Metadata-Version: 2.1
Name: anti-clustering
Version: 0.2.1
Summary: Generic Anti-Clustering
Author: Matthias Als
Author-email: mata@ecco.com
Requires-Python: >=3.8,<3.11
Classifier: Programming Language :: Python :: 3
Classifier: Programming Language :: Python :: 3.8
Classifier: Programming Language :: Python :: 3.9
Classifier: Programming Language :: Python :: 3.10
Requires-Dist: numpy (>=1.23.1,<1.24.0)
Requires-Dist: ortools (==9.3.10497)
Requires-Dist: pandas (>=1.4.4,<1.5.0)
Requires-Dist: scikit-learn (>=1.1.1,<1.2.0)
Requires-Dist: scipy (>=1.9.0,<1.10.0)
Description-Content-Type: text/markdown

# Anti-clustering

A generic Python library for solving the anti-clustering problem. While clustering algorithms will achieve high similarity within a cluster and low similarity between clusters, the anti-clustering algorithms will achieve the opposite; namely to minimise similarity within a cluster and maximise the similarity between clusters.
Currently, a handful of algorithms are implemented in this library:
* An exact approach using a BIP formulation.
* An enumerated exchange heuristic.
* A simulated annealing heuristic.

Keep in mind anti-clustering is computationally difficult problem and may run slow even for small instance sizes. The current ILP does not finish in reasonable time when anti-clustering the Iris dataset (150 data points).

The two former approaches are implemented as described in following paper:\
*Papenberg, M., & Klau, G. W. (2021). Using anticlustering to partition data sets into equivalent parts.
Psychological Methods, 26(2), 161–174. [DOI](https://doi.org/10.1037/met0000301). [Preprint](https://psyarxiv.com/3razc/)* \
The paper is accompanied by a library for the R programming language: [anticlust](https://github.com/m-Py/anticlust).
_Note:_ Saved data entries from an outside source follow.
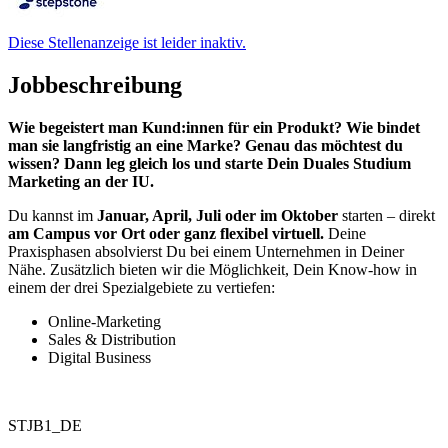
Diese Stellenanzeige ist leider inaktiv.
Jobbeschreibung
Wie begeistert man Kund:innen für ein Produkt? Wie bindet
man sie langfristig an eine Marke? Genau das möchtest du
wissen? Dann leg gleich los und starte Dein Duales Studium
Marketing an der IU.
Du kannst im
Januar, April, Juli oder im Oktober
starten – direkt
am Campus vor Ort oder ganz flexibel virtuell.
Deine
Praxisphasen absolvierst Du bei einem Unternehmen in Deiner
Nähe. Zusätzlich bieten wir die Möglichkeit, Dein Know-how in
einem der drei Spezialgebiete zu vertiefen:
Online-Marketing
Sales & Distribution
Digital Business
STJB1_DE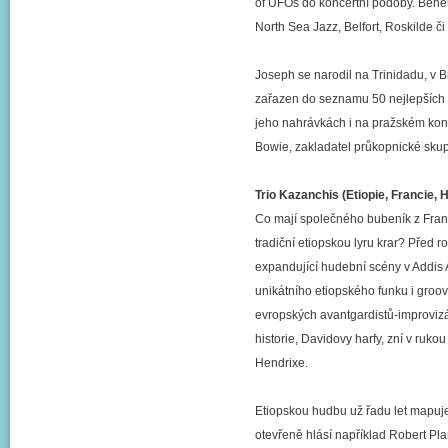
of UFOs do koncertní podoby. Během
North Sea Jazz, Belfort, Roskilde či
Joseph se narodil na Trinidadu, v Bri
zařazen do seznamu 50 nejlepších čer
jeho nahrávkách i na pražském konc
Bowie, zakladatel průkopnické skup
Trio Kazanchis (Etiopie, Francie,
Co mají společného bubeník z Franc
tradiční etiopskou lyru krar? Před r
expandující hudební scény v Addis 
unikátního etiopského funku i groove
evropských avantgardistů-improvizát
historie, Davidovy harfy, zní v ru
Hendrixe.
Etiopskou hudbu už řadu let mapuje
otevřeně hlásí například Robert Plan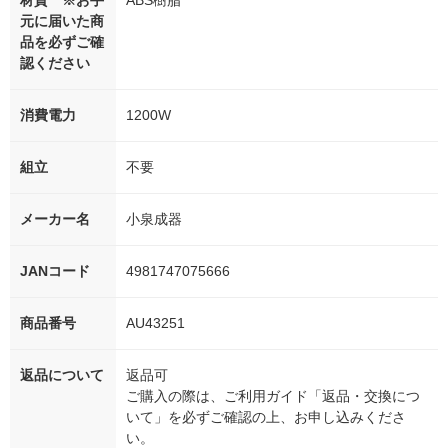
材質 ※お手
ABS樹脂
元に届いた商
品を必ずご確
認ください
消費電力
1200W
組立
不要
メーカー名
小泉成器
JANコード
4981747075666
商品番号
AU43251
返品について
返品可
ご購入の際は、ご利用ガイド「返品・交換につ
いて」を必ずご確認の上、お申し込みくださ
い。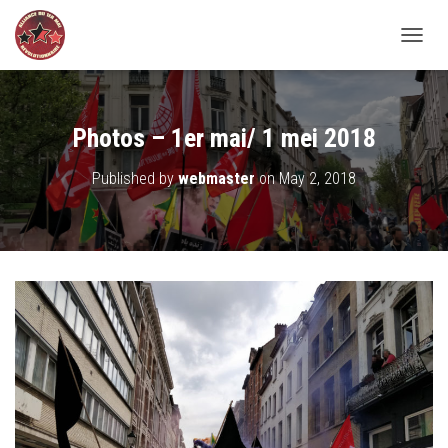
TOGGL
Photos – 1er mai/ 1 mei 2018
Published by
webmaster
on
May 2, 2018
Differently to the [anticlust](https://github.com/m-Py/anticlust) R package, this library currently only have one objective function. 
In this library the objective will maximise intra-cluster distance: Euclidean distance for numerical columns and Hamming distance for categorical columns.

## Use cases
Within software testing, anti-clustering can be used for generating test and control groups in AB-testing.
Example: You have a webshop with a number of users. The webshop is undergoing active development and you have a new feature coming up. 
This feature should be tested against as many different users as possible without testing against the entire user-base. 
For that you can create a maximally diverse subset of the user-base to test against (the A group). 
The remaining users (B group) will not test this feature. For dividing the user-base you can use the anti-clustering algorithms. 
A and B groups should be as similar as possible to have a reliable basis of comparison, but internally in group A (and B) the elements should be as dissimilar as possible.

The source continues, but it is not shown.